As chair of the Diversity Council Australia he has spoken out against gender inequality in the armed forces, he has been vocal about domestic violence and of course has strong views about social cohesion and Australia's cultural diversity.
Malcolm Turnbull's emergence to the political leadership last year signaled an important turning point in community relations. After a tumultuous year in which Tony Abbott fanned the flames of discord during a time when racist groups like Reclaim Australia reared their ugly heads, Mr Turnbull was a welcome sea change.
Whereas, the former PM stood silent while racists chanted slogans attacking Muslims, Turnbull's language was conciliatory and even-handed. He understood the heat the Muslim community was taking after the terrorist attacks in Paris.
Islam and the Muslim community have for many years been in the spotlight, copping criticism that ranges from claims that women are oppressed to suspicions that halal money funds terrorism. Of course, these are ridiculous claims which have been debunked, but they gain traction through the media and especially through online web sites.

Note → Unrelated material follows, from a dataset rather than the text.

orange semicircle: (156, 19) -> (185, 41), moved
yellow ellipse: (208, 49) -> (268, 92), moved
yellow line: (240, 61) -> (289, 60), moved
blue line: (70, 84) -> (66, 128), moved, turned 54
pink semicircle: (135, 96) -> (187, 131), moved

Every time a Muslim tries to defend his or her faith, critics like Andrew Bolt call out that Muslims are once again playing the "victim". The Muslim community has had difficulties dealing with the rise in Islamaphobic attacks which has been played out on several fronts by the Reclaimers, the United Patriot Front, Cory Bernardi and Jacqi Lambie with other pollies such as Josh Frydenberg and Scott Morrison jumping on the bandwagon.

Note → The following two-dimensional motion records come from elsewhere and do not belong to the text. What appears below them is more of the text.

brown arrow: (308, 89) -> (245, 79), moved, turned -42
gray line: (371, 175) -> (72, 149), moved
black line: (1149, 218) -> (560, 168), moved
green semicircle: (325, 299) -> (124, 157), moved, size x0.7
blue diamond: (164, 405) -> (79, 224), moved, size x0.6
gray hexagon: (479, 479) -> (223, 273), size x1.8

In my recollection over the past two decades I have never seen a more concentrated and intense period of attacks on Islam in Australia. No doubt the atrocities that have taken place in Somalia, Pakistan, Paris and Syria have been a catalyst for this unprecedented rise in Islamaphobia.

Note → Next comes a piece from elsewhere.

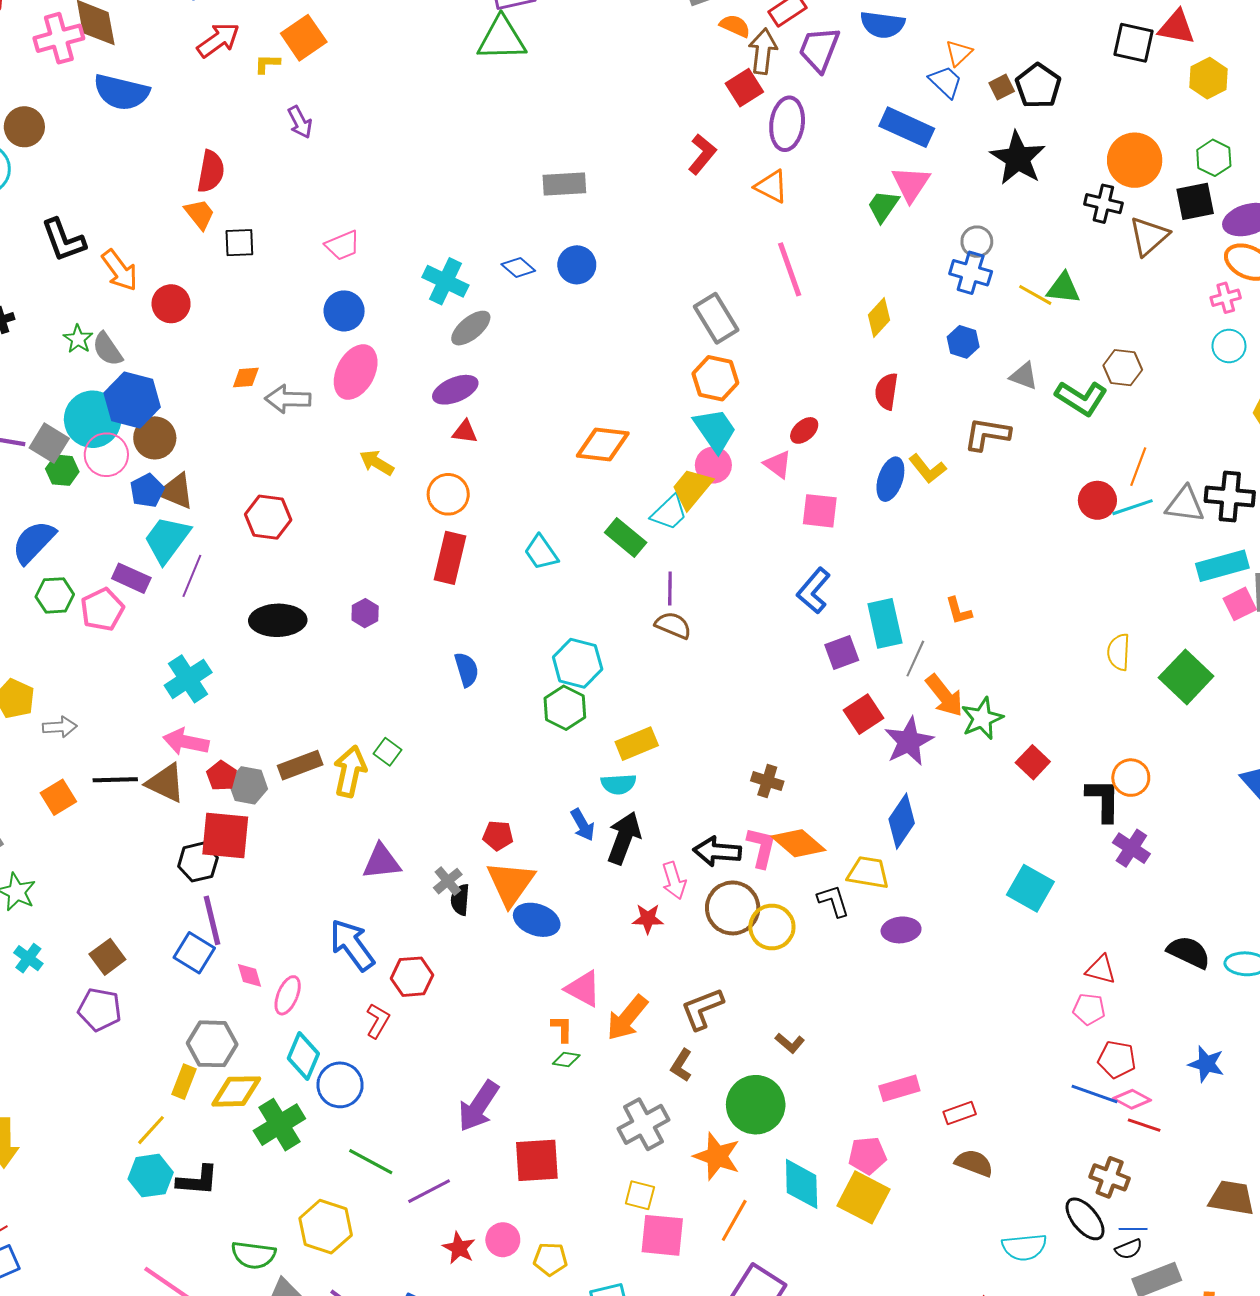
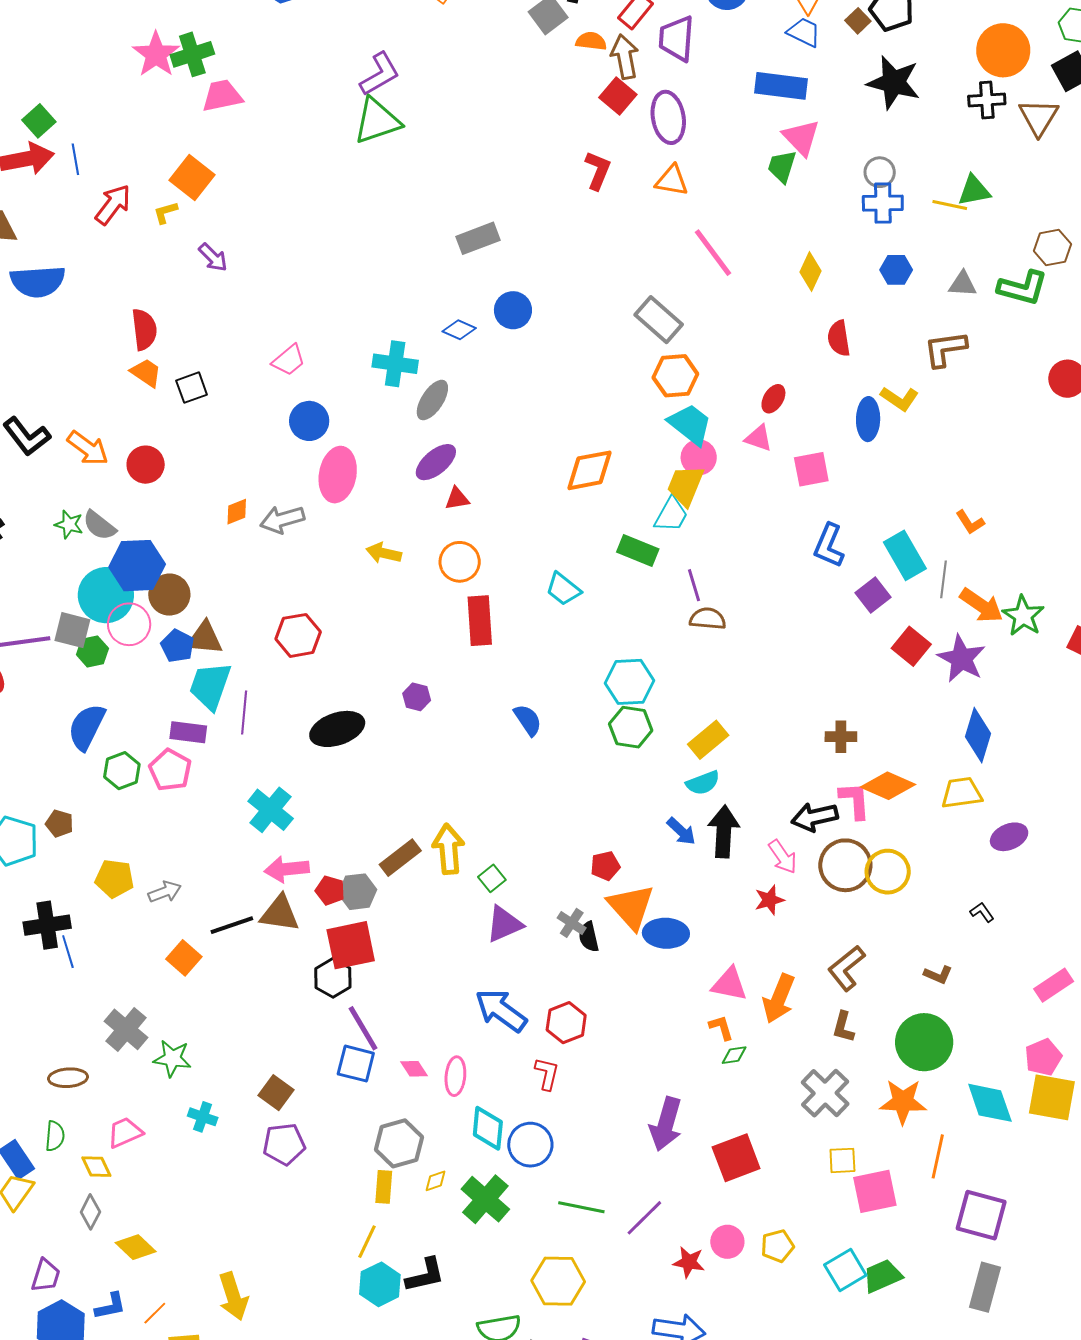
green square: (387, 752) -> (492, 878), moved, turned 32
black L-shape: (833, 901) -> (982, 912), moved, size x0.7
yellow diamond: (236, 1091) -> (435, 1181), size x0.5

However, the problem is; if we complain we are called whingers; if we stay silent we are called sympathisers; if we condemn the terrorists, we are called disingenuous.
So that is why it is so important to have an Australian of the Year who sees it as it is and calls out the truth: someone deemed the best of the best, someone who everyone admires and respects. When he says something people listen.
David Morrison recently pointed out that religious discrimination in Australia is without doubt alive and well. He was referring to Muslims in particular.
As a Muslim Australian, I know that we make up a part of the Australian fabric of society. We are members of "Team Australia" and we want the same things that everyone else wants for Australia.
When David Morrison said, "We need to see where the rest of Australia can work with them [Muslims]," he had the ear of many, including Mr Turnbull.